# The Mental Model — How agentmemory Thinks

> The simplest useful model of the system: one long-lived Node process (the iii worker) owns all state, every agent interaction flows through REST or MCP, and memories are first-class objects with confidence scores, TTLs, and graph relationships — not raw text logs.

- Repository: rohitg00/agentmemory
- GitHub: https://github.com/rohitg00/agentmemory
- Human wiki: https://grok-wiki.com/public/wiki/rohitg00-agentmemory-94f173bce1dc
- Complete Markdown: https://grok-wiki.com/public/wiki/rohitg00-agentmemory-94f173bce1dc/llms-full.txt

## Source Files

- `src/index.ts`
- `src/types.ts`
- `src/config.ts`
- `src/state/schema.ts`
- `README.md`
- `iii-config.yaml`

---

<details>
<summary>Relevant source files</summary>
The following files were used as context for generating this wiki page:

- [src/index.ts](src/index.ts)
- [src/types.ts](src/types.ts)
- [src/config.ts](src/config.ts)
- [src/state/schema.ts](src/state/schema.ts)
- [src/state/hybrid-search.ts](src/state/hybrid-search.ts)
- [src/functions/observe.ts](src/functions/observe.ts)
- [src/functions/remember.ts](src/functions/remember.ts)
- [src/triggers/api.ts](src/triggers/api.ts)
- [src/mcp/server.ts](src/mcp/server.ts)
- [iii-config.yaml](iii-config.yaml)
</details>

# The Mental Model — How agentmemory Thinks

agentmemory is a long-lived Node.js memory service that captures every event in an agent's working session, promotes the most durable observations into typed Memory objects, and makes all of it retrievable through a triple-stream hybrid search (BM25 + vector + graph).

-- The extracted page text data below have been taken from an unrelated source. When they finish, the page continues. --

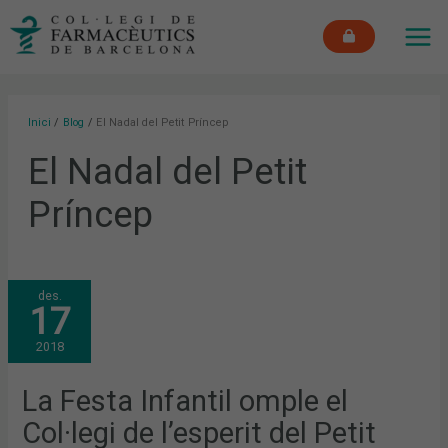
Vés
MAI
al
ME
contingut
Inici
Blog
El Nadal del Petit Príncep
El Nadal del Petit
Príncep
LA
des.
FESTA
17
INFANTIL
OMPLE
EL
2018
COL·LEGI
DE
L’ESPERIT
DEL
La Festa Infantil omple el
PETIT
PRÍNCEP
Col·legi de l’esperit del Petit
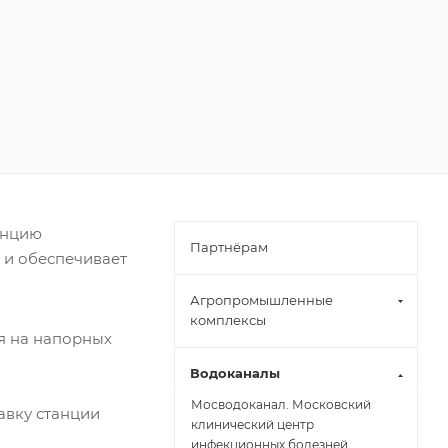
анцию
Партнёрам
 и обеспечивает
Агропромышленные
комплексы
я на напорных
Водоканалы
Мосводоканал. Московский
авку станции
клинический центр
инфекционных болезней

Understanding this page means you can predict which data path any request takes, why memory objects behave differently from raw observations, and where the system can degrade gracefully versus where it refuses to start.

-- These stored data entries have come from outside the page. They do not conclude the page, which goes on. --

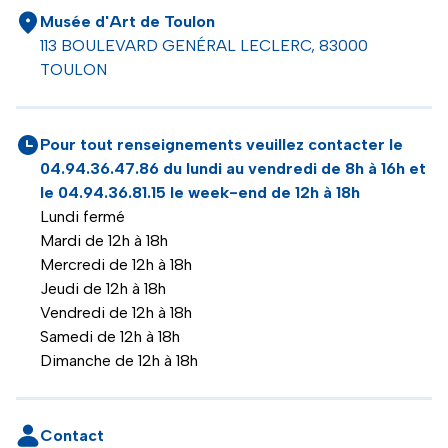
Musée d'Art de Toulon
113 BOULEVARD GENÉRAL LECLERC, 83000
TOULON
Pour tout renseignements veuillez contacter le
04.94.36.47.86 du lundi au vendredi de 8h à 16h et
le 04.94.36.81.15 le week-end de 12h à 18h
Lundi fermé
Mardi de 12h à 18h
Mercredi de 12h à 18h
Jeudi de 12h à 18h
Vendredi de 12h à 18h
Samedi de 12h à 18h
Dimanche de 12h à 18h
Contact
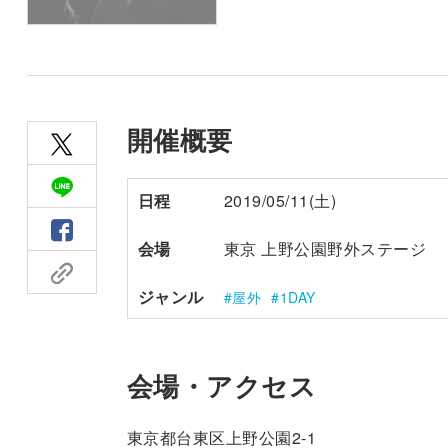
開催概要
日程
2019/05/11(土)
会場
東京 上野公園野外ステージ
ジャンル
屋外
1DAY
会場・アクセス
東京都台東区上野公園2-1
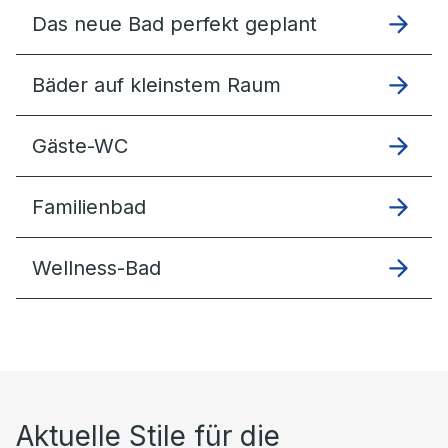
Das neue Bad perfekt geplant
Bäder auf kleinstem Raum
Gäste-WC
Familienbad
Wellness-Bad
Aktuelle Stile für die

The key architectural invariant: **one process owns all mutable state**. There is no distributed write path. Every agent hook, every REST call, and every MCP tool call ultimately routes through a single registered iii worker, which serializes writes through a keyed mutex and commits to a file-backed KV store. This design makes state consistent at the cost of being single-host only, and it is what makes the decay timers, dedup maps, and in-memory search indexes safe to reason about without distributed locking.

---

## 1. The iii Worker as the Spine

agentmemory is structured as an **iii (triple-i) worker**, registered at startup against the local iii engine via WebSocket:

```ts
// src/index.ts:166-186
const sdk = registerWorker(config.engineUrl, {
  workerName: "agentmemory",
  invocationTimeoutMs: 180000,
  ...
});
```

The iii engine (configured in `iii-config.yaml`) is itself a local multi-service runner that provides:

| iii service | Purpose |
|-------------|---------|
| `iii-http` | REST API on port 3111 |
| `iii-state` | File-backed KV store (`./data/state_store.db`) |
| `iii-queue` | Async function dispatch queue |
| `iii-pubsub` | Local pub/sub |
| `iii-stream` | WebSocket streaming on port 3112 |
| `iii-cron` | Scheduled trigger runner |
| `iii-observability` | Metrics and trace collection |
| `iii-exec` | Hot-reload watcher (`src/**/*.ts` → `dist/index.mjs`) |

Sources: [iii-config.yaml:1-53]()

The worker registers every capability as a named function (e.g., `mem::observe`, `mem::remember`, `mem::smart-search`) and two trigger surfaces: REST endpoints and MCP endpoints. Both surfaces call the same underlying functions — the transport layer is a thin wrapper.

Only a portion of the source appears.